Saúde intestinal ligada à atividade cerebral

Os investigadores descobriram que quando os ratos eram privados de sono durante apenas dois dias, os seus intestinos exibiam sinais de stress oxidativo. O número de células estaminais intestinais vitais diminuiu quase 50%, prejudicando os mecanismos naturais de reparação do intestino. Isto é significativo porque as células estaminais intestinais mantêm a integridade do revestimento intestinal, uma barreira crucial contra inflamações e doenças.

O estudo identificou um aumento nos níveis de serotonina nas entranhas dos ratos privados de sono. Embora a serotonina seja necessária para a digestão, a exposição prolongada a níveis elevados pode causar diarreia, DII e até desenvolvimento de tumor. O centro do sono do cérebro envia sinais que perturbam a recaptação da serotonina, fazendo com que ela se acumule no intestino.

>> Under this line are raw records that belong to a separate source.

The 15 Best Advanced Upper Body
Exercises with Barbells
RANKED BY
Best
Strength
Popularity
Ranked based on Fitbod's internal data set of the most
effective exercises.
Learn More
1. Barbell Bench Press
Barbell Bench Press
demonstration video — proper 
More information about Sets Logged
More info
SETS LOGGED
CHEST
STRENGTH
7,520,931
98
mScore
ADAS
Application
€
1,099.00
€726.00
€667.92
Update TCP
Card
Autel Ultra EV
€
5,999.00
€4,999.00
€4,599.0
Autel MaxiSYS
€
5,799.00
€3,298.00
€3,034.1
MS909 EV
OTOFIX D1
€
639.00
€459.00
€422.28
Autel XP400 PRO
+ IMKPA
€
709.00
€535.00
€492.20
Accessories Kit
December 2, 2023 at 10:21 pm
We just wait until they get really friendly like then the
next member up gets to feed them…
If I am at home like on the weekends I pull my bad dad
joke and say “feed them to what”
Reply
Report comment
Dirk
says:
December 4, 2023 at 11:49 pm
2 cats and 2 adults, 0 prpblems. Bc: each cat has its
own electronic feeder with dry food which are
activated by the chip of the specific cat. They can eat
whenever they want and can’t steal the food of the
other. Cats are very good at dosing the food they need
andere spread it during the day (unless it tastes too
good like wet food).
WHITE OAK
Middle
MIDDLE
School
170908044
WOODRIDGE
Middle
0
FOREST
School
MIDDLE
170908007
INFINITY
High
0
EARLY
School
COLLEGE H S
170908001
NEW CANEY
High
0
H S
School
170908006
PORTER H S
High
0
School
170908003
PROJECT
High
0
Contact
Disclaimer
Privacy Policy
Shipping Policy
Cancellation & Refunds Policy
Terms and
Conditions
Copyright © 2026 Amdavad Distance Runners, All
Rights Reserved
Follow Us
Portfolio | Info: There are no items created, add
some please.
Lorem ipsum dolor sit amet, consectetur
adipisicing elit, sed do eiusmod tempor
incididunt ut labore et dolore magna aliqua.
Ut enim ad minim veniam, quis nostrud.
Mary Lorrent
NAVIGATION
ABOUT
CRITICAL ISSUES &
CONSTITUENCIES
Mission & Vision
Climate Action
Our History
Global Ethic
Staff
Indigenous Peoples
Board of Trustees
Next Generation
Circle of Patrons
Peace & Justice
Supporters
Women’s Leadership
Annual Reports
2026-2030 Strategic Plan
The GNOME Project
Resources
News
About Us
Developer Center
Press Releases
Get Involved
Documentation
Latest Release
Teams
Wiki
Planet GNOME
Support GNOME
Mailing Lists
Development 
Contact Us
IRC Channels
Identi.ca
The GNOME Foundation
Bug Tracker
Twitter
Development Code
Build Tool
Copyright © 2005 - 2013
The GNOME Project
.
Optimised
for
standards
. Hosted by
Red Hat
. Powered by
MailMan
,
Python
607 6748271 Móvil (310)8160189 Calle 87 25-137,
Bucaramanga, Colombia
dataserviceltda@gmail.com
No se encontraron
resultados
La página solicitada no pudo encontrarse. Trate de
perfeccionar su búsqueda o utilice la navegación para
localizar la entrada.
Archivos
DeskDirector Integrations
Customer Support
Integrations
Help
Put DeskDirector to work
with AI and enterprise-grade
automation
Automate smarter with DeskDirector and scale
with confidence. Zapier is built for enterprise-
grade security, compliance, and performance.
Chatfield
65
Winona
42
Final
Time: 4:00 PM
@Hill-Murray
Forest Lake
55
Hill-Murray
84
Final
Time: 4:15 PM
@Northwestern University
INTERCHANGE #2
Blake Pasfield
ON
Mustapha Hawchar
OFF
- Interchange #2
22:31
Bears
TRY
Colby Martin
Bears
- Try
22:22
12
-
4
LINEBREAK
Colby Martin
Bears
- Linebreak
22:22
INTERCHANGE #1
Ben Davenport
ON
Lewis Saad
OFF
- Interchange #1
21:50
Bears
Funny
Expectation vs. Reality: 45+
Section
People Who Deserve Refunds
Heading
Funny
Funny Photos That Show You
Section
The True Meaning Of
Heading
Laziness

O Nervo Vago como a Conexão Chave

O elo crítico entre o cérebro e o intestino é o nervo vago, que regula a comunicação durante o estresse. Quando os investigadores cortaram este nervo em ratos privados de sono, os níveis de serotonina normalizaram e a contagem de células estaminais permaneceu estável. Isso prova que o nervo vago é o principal canal para os sinais de interrupção do sono que chegam ao intestino. O principal mensageiro químico que desencadeia esta resposta é a acetilcolina, libertada pelo nervo vago para impulsionar a libertação de serotonina.

Por que isso é importante

Esta investigação é especialmente relevante dado que 10% dos adultos em todo o mundo sofrem de insónia, uma condição associada ao aumento das taxas de doenças crónicas, incluindo DII, diabetes e depressão. Mais de 75% das pessoas com DII também relatam distúrbios do sono, e o sono prejudicado dobra o risco de recaída. No entanto, a maioria dos estudos sobre o sono concentra-se no cérebro, deixando o intestino praticamente não estudado. Este novo trabalho demonstra que o intestino é um alvo direto da perda de sono, com consequências potencialmente graves.

Implicações Futuras

Os investigadores estão agora a investigar se os distúrbios crónicos do sono podem causar danos intestinais a longo prazo, incluindo cancro. Eles planejam testar essas descobertas em organoides intestinais humanos para confirmar a relevância dessa via em humanos. O objetivo final é desenvolver terapias direcionadas ao nervo vago ou vias moleculares relacionadas para tratar disfunções intestinais em pessoas com insônia.

“Cada componente desta cascata é realmente importante como alvo para uma terapia potencial”, disse Maksim Plikus, biólogo celular da Universidade da Califórnia, Irvine.

Este estudo ressalta que o sono não serve apenas para descansar; é um requisito fundamental para a saúde geral, incluindo o bom funcionamento do sistema digestivo.